I eventually got a lovely Pure hifi from them at a ridiculously cheap price - the only fault with it is the dead spider in the display (which is probably why the previous customer returned it). The spider is now known as Boris.

Isn't that lovely? I think it is lovely. I like spiders. Send us a picture, Ian 25. Send us a picture or there may be consequences.

In the absence of a zingy riposte of the week, the pedantic Pete 2 can have his moment with his smirky reply to another poster in the Luvvies fight to save radio mics thread:

"but when small bands complain about piracy, or sound technicians complain about radio mics, no-one listens."

... they don't have their mics turned on?

Lol, Pete 2. Lol on you.

Some Anonymous Coward offered relief to conspiraloons the world over with his snippy comeback to an ambiguous paranoiac with regards NASA's revelations that contrary to popular film and to the chagrin of those of us who cannot see the point in living, the world will not end in 2012.

Way to cover your tracks, with the </sarcasm> addition.

Don't worry we know you know that they know but pretend not to know so that those who don't know won't know.

(Let it be known at this point that it is easier for a Camel Ball to pass through the eye of a needle than it is for an Anonymous Coward to enter the kingdom of Comment of the Week. You won't win if you don't at least have the cojones to write under a nom de com. K? K.)

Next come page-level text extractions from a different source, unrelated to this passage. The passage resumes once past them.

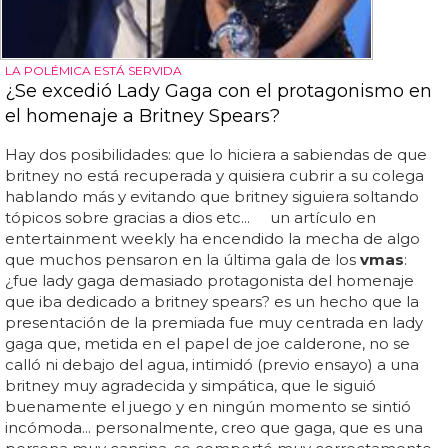
LA POLÉMICA ESTÁ SERVIDA
¿Se excedió Lady Gaga con el protagonismo en
el homenaje a Britney Spears?
Hay dos posibilidades: que lo hiciera a sabiendas de que
britney no está recuperada y quisiera cubrir a su colega
hablando más y evitando que britney siguiera soltando
tópicos sobre gracias a dios etc... un artículo en
entertainment weekly ha encendido la mecha de algo
que muchos pensaron en la última gala de los
vmas
:
¿fue lady gaga demasiado protagonista del homenaje
que iba dedicado a britney spears? es un hecho que la
presentación de la premiada fue muy centrada en lady
gaga que, metida en el papel de joe calderone, no se
calló ni debajo del agua, intimidó (previo ensayo) a una
britney muy agradecida y simpática, que le siguió
buenamente el juego y en ningún momento se sintió
incómoda... personalmente, creo que gaga, que es una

This week's yummylicious Camel Ball goes to none of these, and is instead bestowed upon Annihilator, who took time out from throwing chairs at sweaty mullet-sporting men in the wrestling ring to give us a bit of backronym fun after Google announced its free Wi-Fi gift.

"One might ask whether a suggestion that the passenger stayed at home might have been even better for the environment. But once again, where's the fun and branding opportunity in that?"

How about this for a brand opportunity?:







Well done, Annihilator, you are king of the commentards and may invite them all to bend their pathetic tongues to your noble boot.